Sleep Patterns in Patients with Heart Failure and Associated Factors

Monday, July 11, 2011: 2:25 PM

Mariana Alvina dos Santos, RN, MNSc1
Dina de Almeida Lopes Monteiro Cruz, RN, PhD2
Erika de Souza Guedes, RN1
Fabiana Gonçalves Matos, RN, MNSc3
(1)School of Nursing, University of São Paulo, São Paulo, Brazil
(2)School of Nursing, University of Sao Paulo, Sao Paulo, Brazil
(3)Collegiate Nursing, State University of West Paraná, Cascavel, Brazil

Learning Objective 1: The learner will be able to describe the characteristics of sleep in patients with heart failure;

Learning Objective 2: The learner will be able to discuss factors associated with poor sleep in this sample.

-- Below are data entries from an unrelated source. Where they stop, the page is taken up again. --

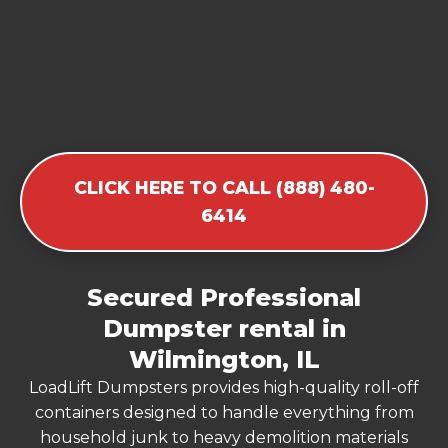
CLICK HERE TO CALL (888) 480-
6414
Secured Professional
Dumpster rental in
Wilmington, IL
LoadLift Dumpsters provides high-quality roll-off
containers designed to handle everything from
household junk to heavy demolition materials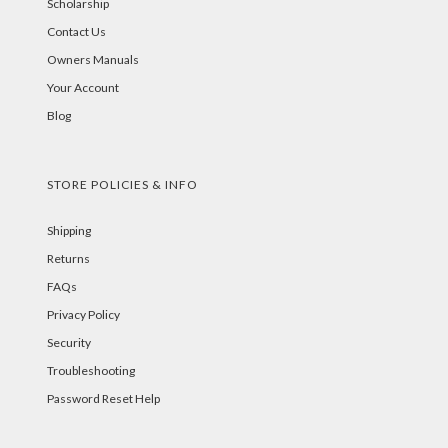
Scholarship
Contact Us
Owners Manuals
Your Account
Blog
STORE POLICIES & INFO
Shipping
Returns
FAQs
Privacy Policy
Security
Troubleshooting
Password Reset Help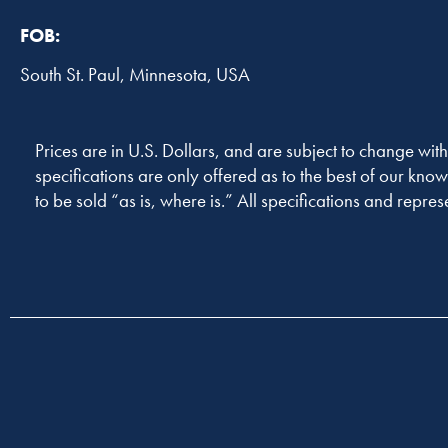
FOB:
South St. Paul, Minnesota, USA
Prices are in U.S. Dollars, and are subject to change with
specifications are only offered as to the best of our know
to be sold “as is, where is.” All specifications and repres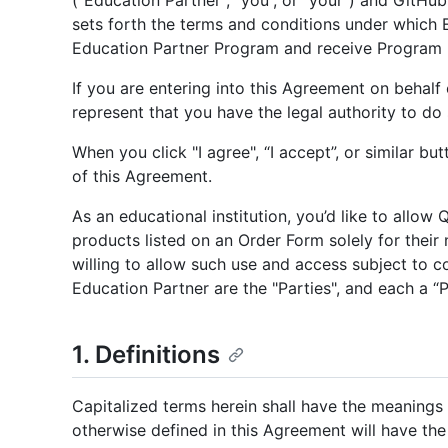
("Education Partner", “you”, or "your") and GitHub,
sets forth the terms and conditions under which 
Education Partner Program and receive Program b
If you are entering into this Agreement on behalf 
represent that you have the legal authority to do 
When you click "I agree", “I accept”, or similar bu
of this Agreement.
As an educational institution, you’d like to allow
products listed on an Order Form solely for thei
willing to allow such use and access subject to 
Education Partner are the "Parties", and each a “P
1. Definitions
Capitalized terms herein shall have the meanings 
otherwise defined in this Agreement will have th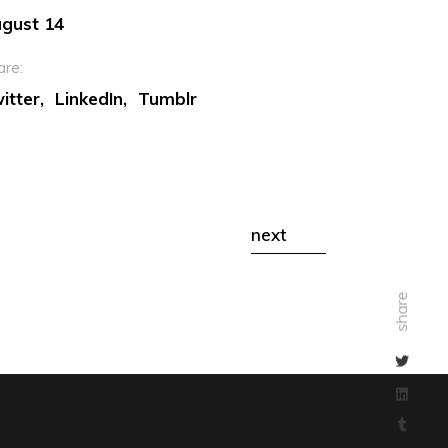
gust 14
are:
itter
LinkedIn
Tumblr
next
share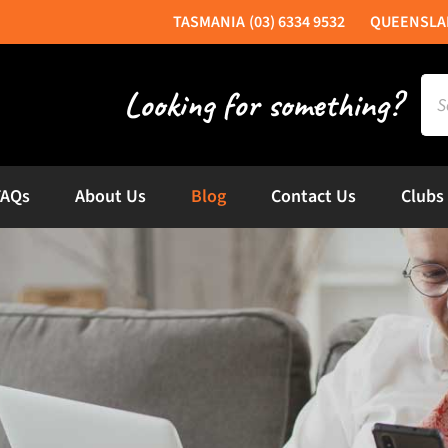
(03) 6334 9532
Sea
for:
FAQs
About Us
Blog
Contact Us
Clubs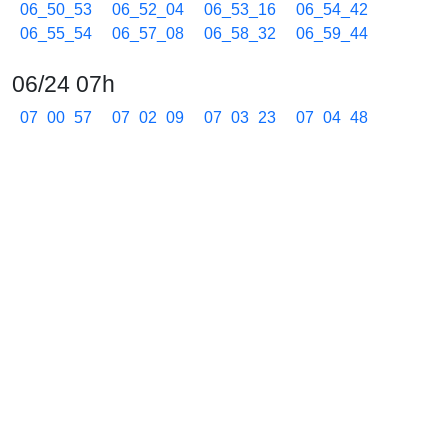
06_50_53
06_52_04
06_53_16
06_54_42
06_55_54
06_57_08
06_58_32
06_59_44
06/24 07h
07_00_57
07_02_09
07_03_23
07_04_48
07_05_59
07_07_12
07_08_24
07_09_38
07_11_02
07_12_13
07_13_26
07_14_52
07_16_05
07_17_15
07_18_27
07_19_53
07_21_05
07_22_19
07_23_30
07_24_42
07_26_08
07_27_20
07_28_34
07_29_57
07_31_10
07_32_23
07_33_35
07_34_47
07_35_58
07_37_10
07_38_23
07_39_35
07_40_48
07_41_59
07_43_11
07_44_24
07_45_36
07_46_49
07_47_59
07_49_11
07_50_24
07_51_36
07_53_02
07_54_14
07_55_26
07_56_39
07_57_51
07_59_18
06/24 08h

Purpose: To describe sleep patterns in patients with HF and examine associations of sleep pattern and selected variables. 

Methods:  A cross sectional study, with a non-probability sample of 400 outpatients (average age 57.8 years, SD = 11.6, 64.8% were men, SD = 3.9; 82.5% in functional class II or III) under treatment of heart failure in a teaching hospital. Data were collected by interviews in which participants answered a set of tools including: personal and clinical data, and data on sleep pattern (PSQI Pittsburgh Sleep Quality Index), fatigue ( Dutch Fatigue Scale - DUFS), fatigue on exertion (Dutch Exertion Fatigue Scale), physical activity (International Physical Activity Questionnaire), and dyspnea, smoking and drug treatment. The tools showed good internal consistency in this sample study (PSQI α = 0.73; DUFS α = 0.90; DEFS α = 0.92). Nonparametric tests of association were applied and a regression model was adjusted to identify predictors of sleep disturbance.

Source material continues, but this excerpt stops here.